If everyone flees when you pull Brussels sprouts from the freezer, consider going beyond the boil-and-butter routine. Braise the sprouts to bring out their nutty, sweet side. Start with the first step of caramelizing them slightly in the pan. The round vegetables are then infused with additional flavor by simmering them in a covered pot with a small amount of broth, wine or other flavorful liquid. You can thaw the frozen vegetables overnight, but they'll taste fresher if you quickly cook the sprouts and begin the braising process.
Things You'll Need
- 10-inch skillet
- Butter or oil
- Onions and garlic, optional
- Wooden spoon
- Wine, broth or other liquid
Boil a small amount of water in a saucepan and place the frozen Brussels sprouts in the pan. Once the water comes to a boil, cover the pan and let the sprouts cook until they are no longer frozen, yet not quite tender.

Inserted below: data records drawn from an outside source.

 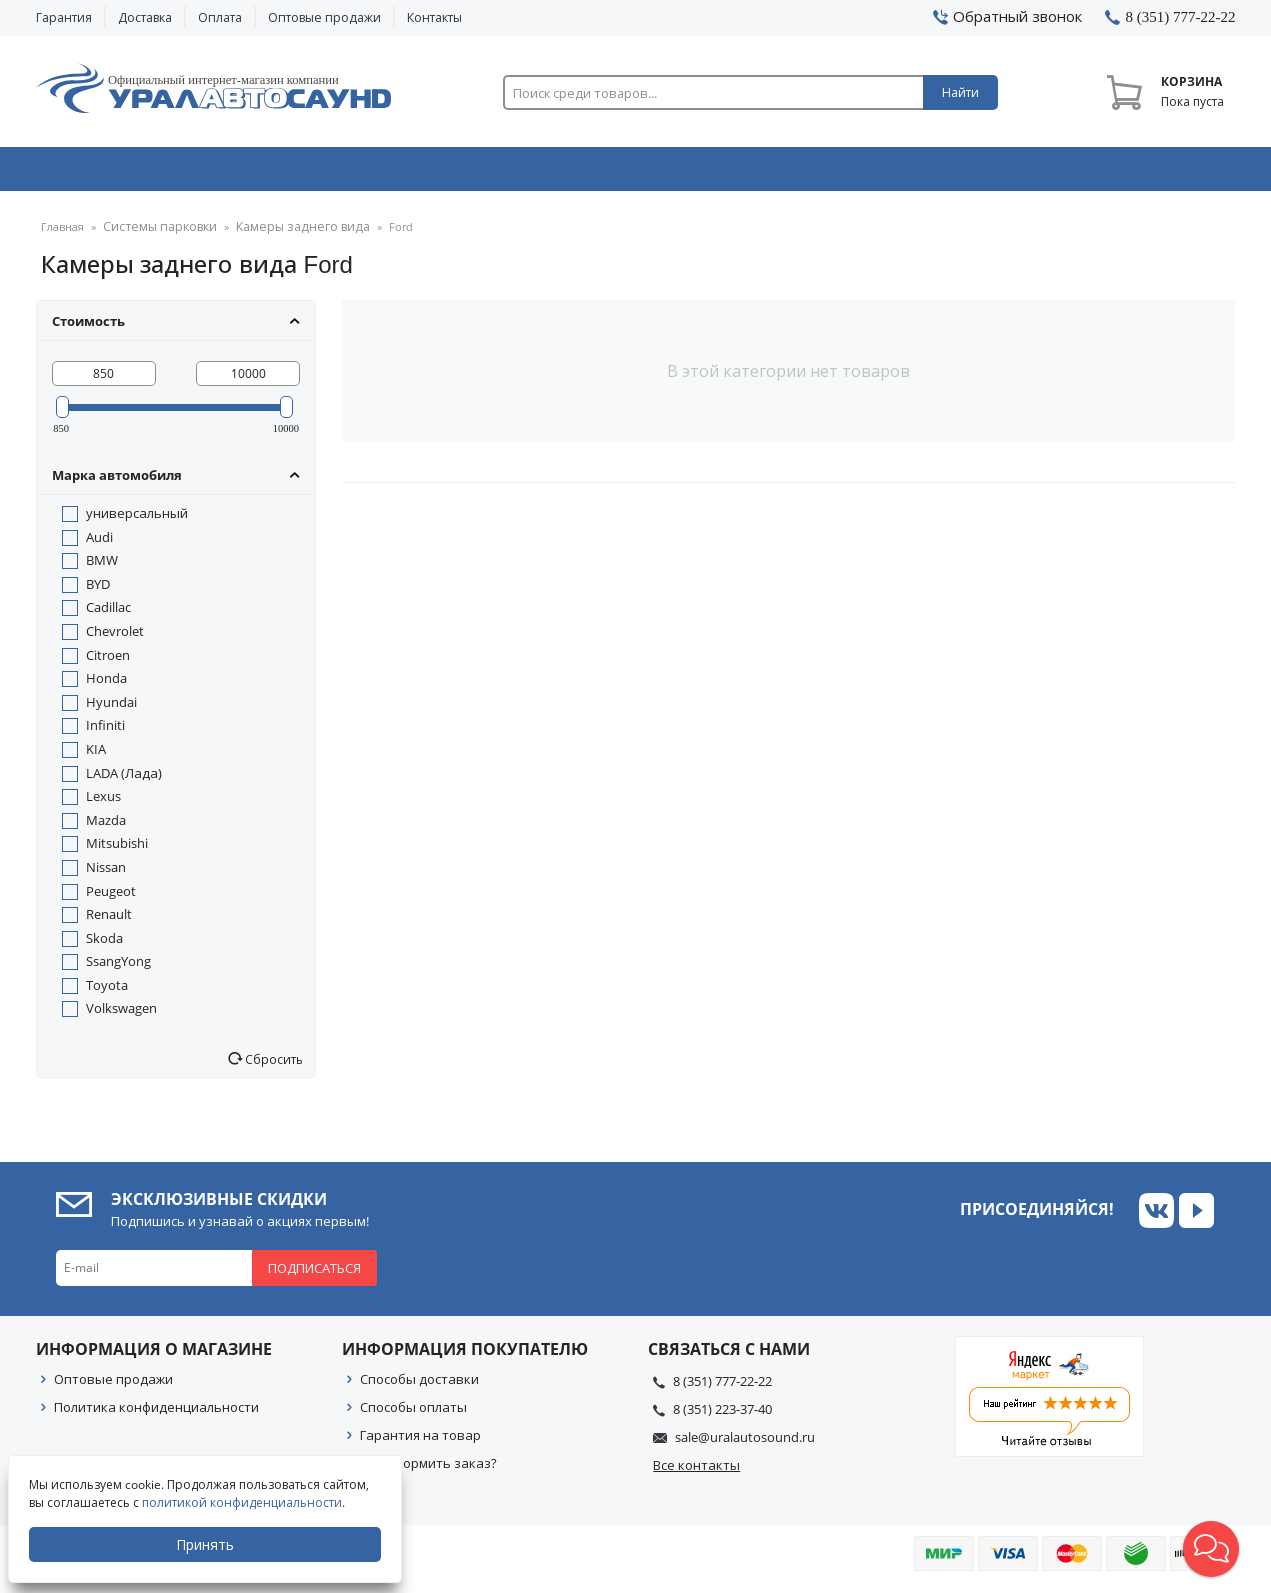 I want to click on Как оформить заказ?, so click(x=428, y=1470). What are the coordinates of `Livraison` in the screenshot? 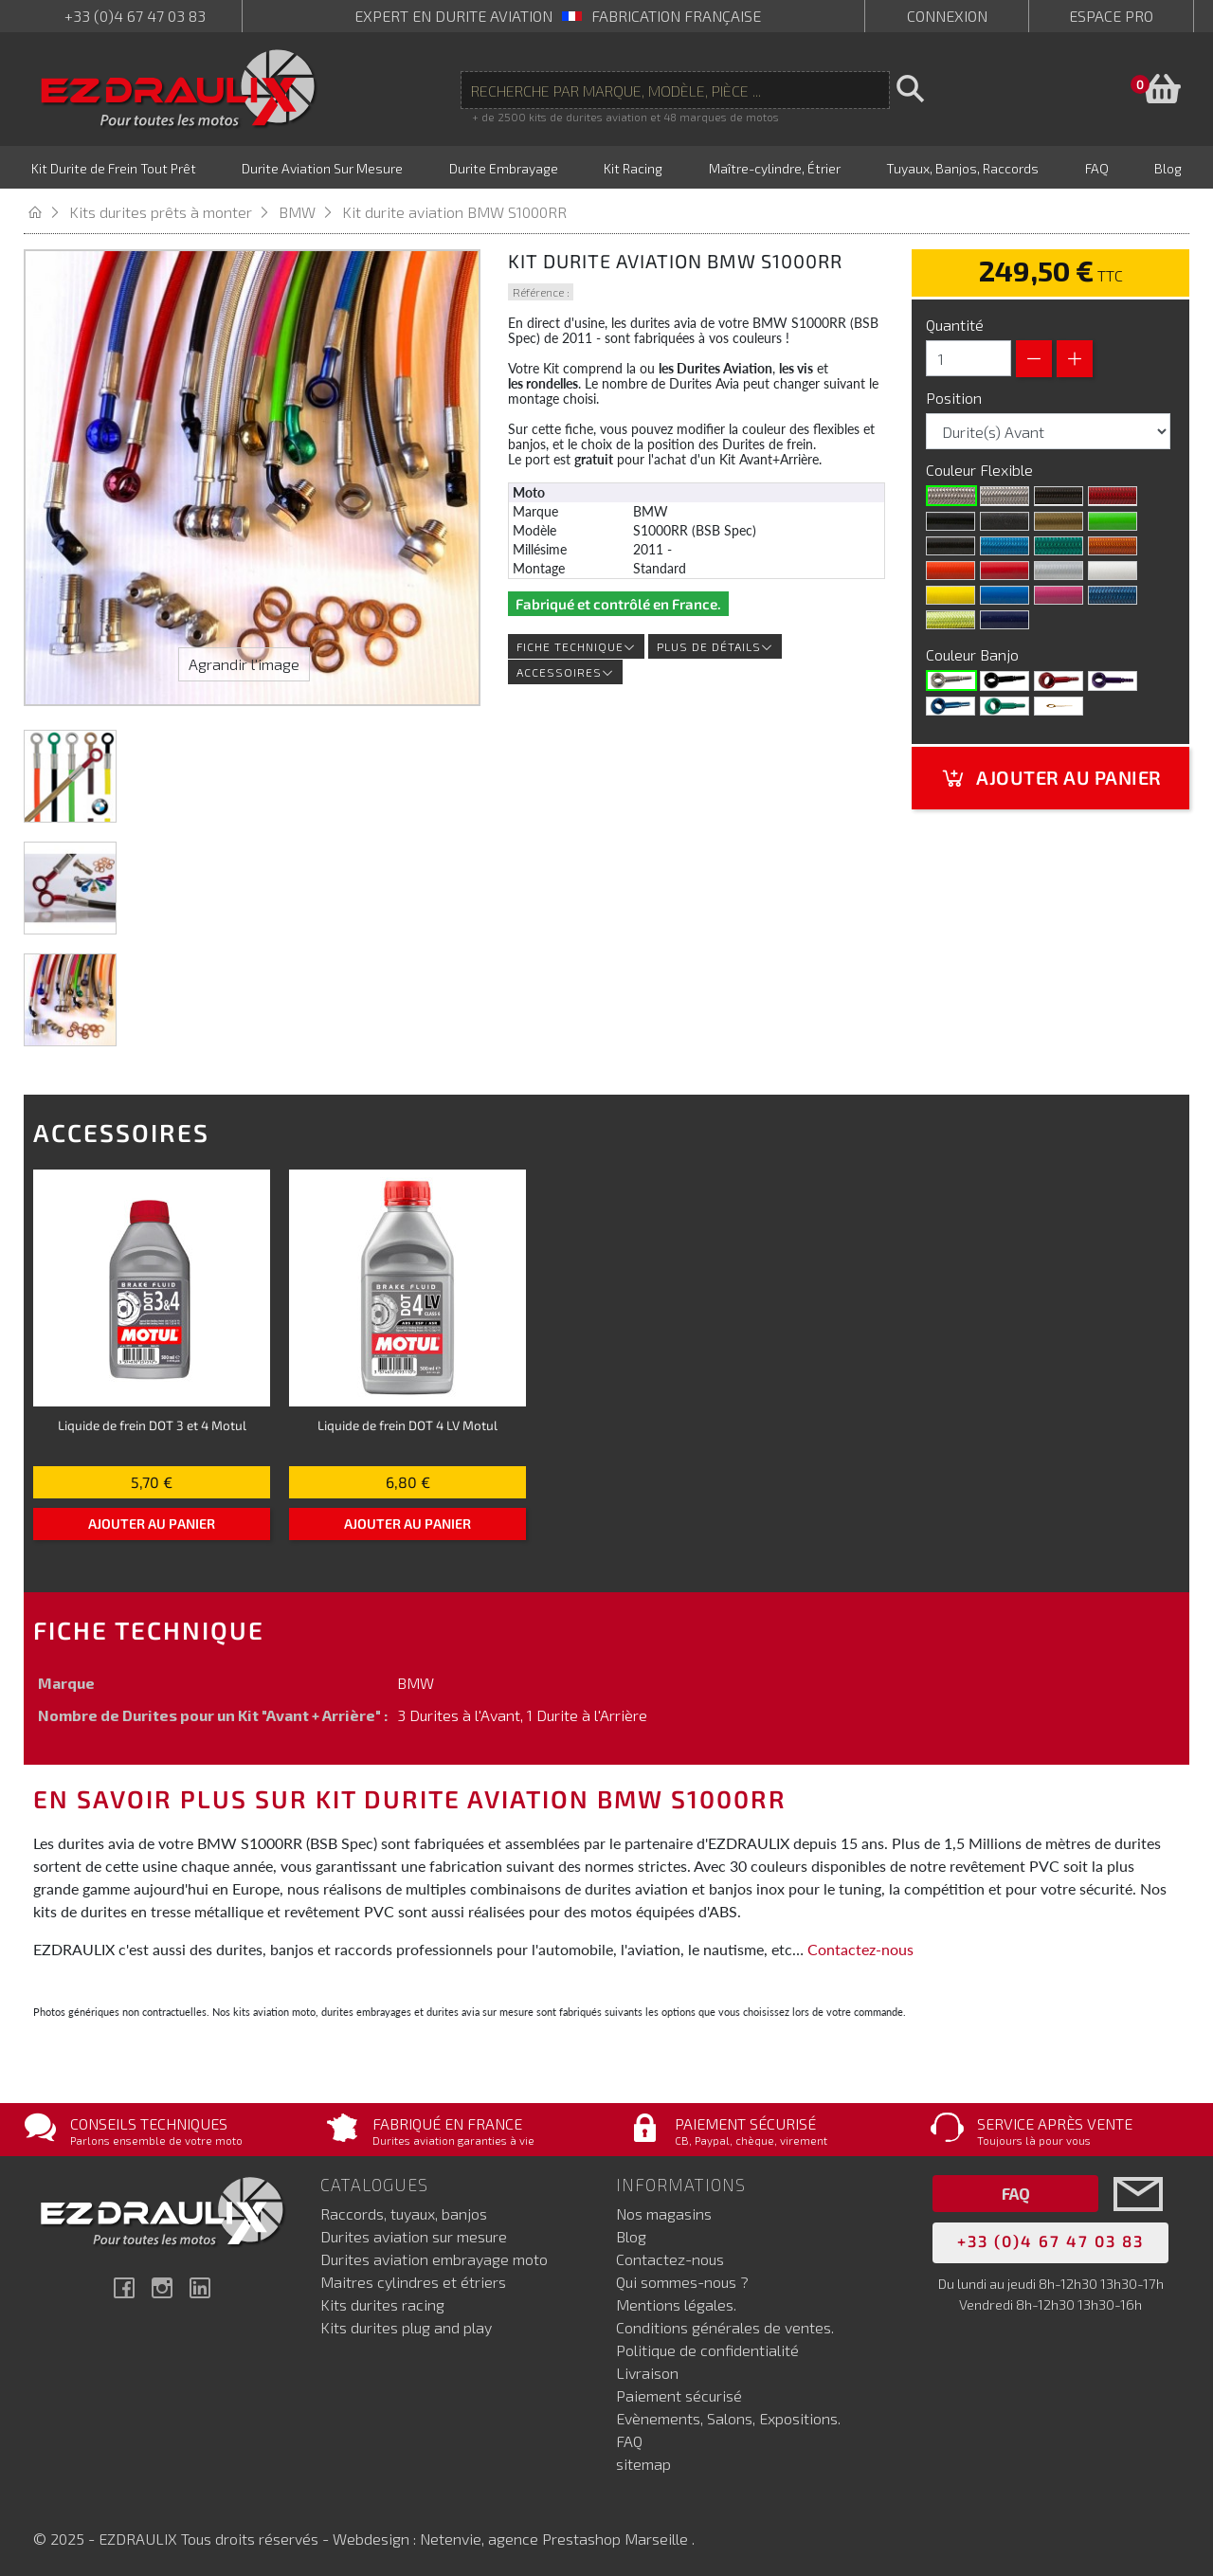 It's located at (647, 2370).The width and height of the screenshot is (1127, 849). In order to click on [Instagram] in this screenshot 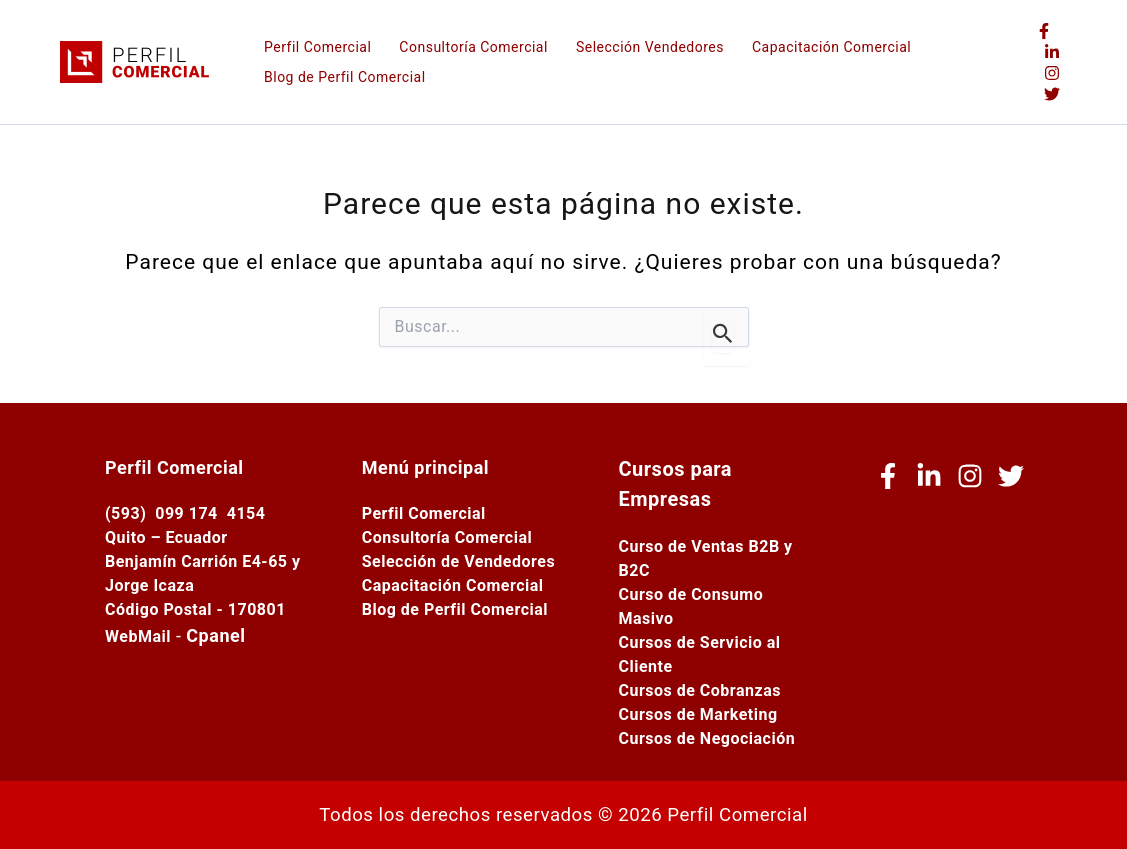, I will do `click(1052, 73)`.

Rinse the cooked Brussels sprouts in cold water and drain them.
Heat a small amount of oil in a skillet turned to medium high. If you wish, brown onions and garlic in the oil first. Add Brussels sprouts and stir them for about 1 minute or until they brown.
Pour cooking liquid and optional seasonings into the pan. For every 1 to 2 pounds of Brussels sprouts, use about 1 cup of liquid. Turn the heat to medium-low to achieve a simmer, then cover and cook the sprouts for about 7 minutes.
Remove the lid and check the sprouts. They will likely need about 5 more minutes of simmering, uncovered, before the liquid is mostly gone.
Stir the Brussels sprouts gently to coat them with the flavorful glaze left in the pan. Remove herb sprigs, if used, and spoon the braised vegetables into a serving bowl. Drizzle the sprouts with remaining liquid from the pan.
Tips & Warnings
- To make the spherical veggies even more bite sized, cut the Brussels sprouts in half after they have been briefly cooked and rinsed.
- If you wish, you can finish the braising process by adding a dollop of cream and simmering 4 to 5 additional minutes. Mix the sprouts well with the remaining creamy glaze before serving.
- When serving Brussels sprouts with meat, consider browning the meat in the skillet before continuing to cook it elsewhere. Use the resulting drippings instead of oil or butter as the fat in which you brown the sprouts.
- Potential ingredients to stir into the braised Brussels sprouts just before serving include pine nuts, chestnuts, shaved Parmesan cheese or crumbled bacon.